Let's talk a bit about PhantomJS (http://phantomjs.org/). It is a Headless Webkit which allows you to crawl a webpage from a URL and execute the Javascript code in the website just like a normal browser. By using PhantomJS, we can fetch the full HTML code from a certain URL. It requires us to write a bit of code but it does not take much time to understand. As you can see in render_fragment
method, we execute the shell command: phantomjs lib/snapshot/browser.js #{ url } --load-images=false
. We assume that phantomjs is installed on the computer which is serving this webpage (your local development computer or the server). The phantomjs command accepts 2 params: a path to the file containing the script to process the URL and the URL. Option --load-images=false
means that we do not have to make a request to load images in the HTML. Now, create lib/snapshot/browser.js
with the following content:
// Dependencies
var system = require('system'),
webpage = require('webpage');
// Arguments check
var url = system.args[1];
if (url) {
// Load page
var page = webpage.create();
// Set viewport
page.viewportSize = {
width: 1024,
height: 800
};
page.open(url, function(status) {
var attempts = 0;
function checkPageReady() {
var html;
// Evaluate page
html = page.evaluate(function() {
var content = document.getElementsByClassName("content")[0];
if (content.childElementCount > 0){
return document.getElementsByTagName('html')[0].outerHTML;
}
});
// Output HTML if defined and exit
if (html) {
console.log(html);
phantom.exit();
}
// Break if too many attempts were made
else if (attempts < 100) {
attempts++;
// Try again
setTimeout(checkPageReady, 100);
} else {
console.error('Failed to wait for the requested page to load');
phantom.exit();
}
}
if (status === 'success') {
// Check if page is fully loaded
checkPageReady();
} else {
// Otherwise, if page cannot be found, exit
phantom.exit();
}
});
}
Again, it is a bit long but not too complex to understand. The main function to look at is the page.open(url...

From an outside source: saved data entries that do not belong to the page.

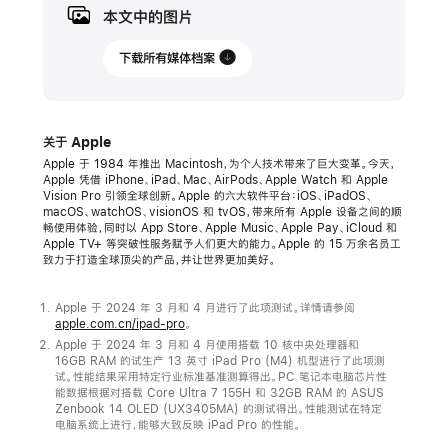
月
本文中的图片
7
日
下载所有媒体档案
新
闻
关于 Apple
稿
Apple 于 1984 年推出 Macintosh，为个人技术带来了巨大变革。今天，
Apple 凭借 iPhone、iPad、Mac、AirPods、Apple Watch 和 Apple
Apple
Vision Pro 引领全球创新。Apple 的六大软件平台：iOS、iPadOS、
发
macOS、watchOS、visionOS 和 tvOS，带来所有 Apple 设备之间的顺
畅使用体验，同时以 App Store、Apple Music、Apple Pay、iCloud 和
布
Apple TV+ 等突破性服务赋予人们更大的能力。Apple 的 15 万余名员工
M4 芯
致力于打造全球顶尖的产品，并让世界更加美好。
片
Apple 于 2024 年 3 月和 4 月进行了此项测试。详情请参阅
M4
apple.com.cn/ipad-pro
。
芯
Apple 于 2024 年 3 月和 4 月使用搭载 10 核中央处理器和
16GB RAM 的试生产 13 英寸 iPad Pro (M4) 机型进行了此项测
片
试。性能结果采用特定行业标准基准测算得出。PC 笔记本电脑芯片性
能数据根据对搭载 Core Ultra 7 155H 和 32GB RAM 的 ASUS
成
Zenbook 14 OLED (UX3405MA) 的测试得出。性能测试在特定
就
电脑系统上进行，能够大致反映 iPad Pro 的性能。
新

. It is the function to fetch the HTML from a URL. However, different to curl, this function will also execute any javascript code presenting in the fetched HTML code. Because we want to make sure the HTML is fully rendered, we have to call page.evaluate
to check if the HTML currently contains any special element to indicate that the content has been fully loaded. Of course, this is totally application-dependent. For example, you might set attribute data-ready
of the <body>
tag to true
in your Angular code to say that the page has been fully loaded, and then check the corresponding attribute in the page.evaluate
function. When the needed element is presented, we use console.log
to write the output to the console, which will be assigned to the body
variable inside render_fragment
method. We also call checkPageReady()
recursively to check if HTML is fully loaded, and the attempts
variable is to prevent it from waiting for eternally.
As you can see, this is one of a solution we can use to tackle the issue of SEO in a single-page app. However, pre-rendering like this costs server resources and no caching is done here. It would be better to cache the HTML files so we only have to generate them once. You can also consider third-party services even though they are often expensive. Another thing to note is that sometimes no matter how you configure, Google just does not work the way you want.
I hope this is helpful. Happy coding!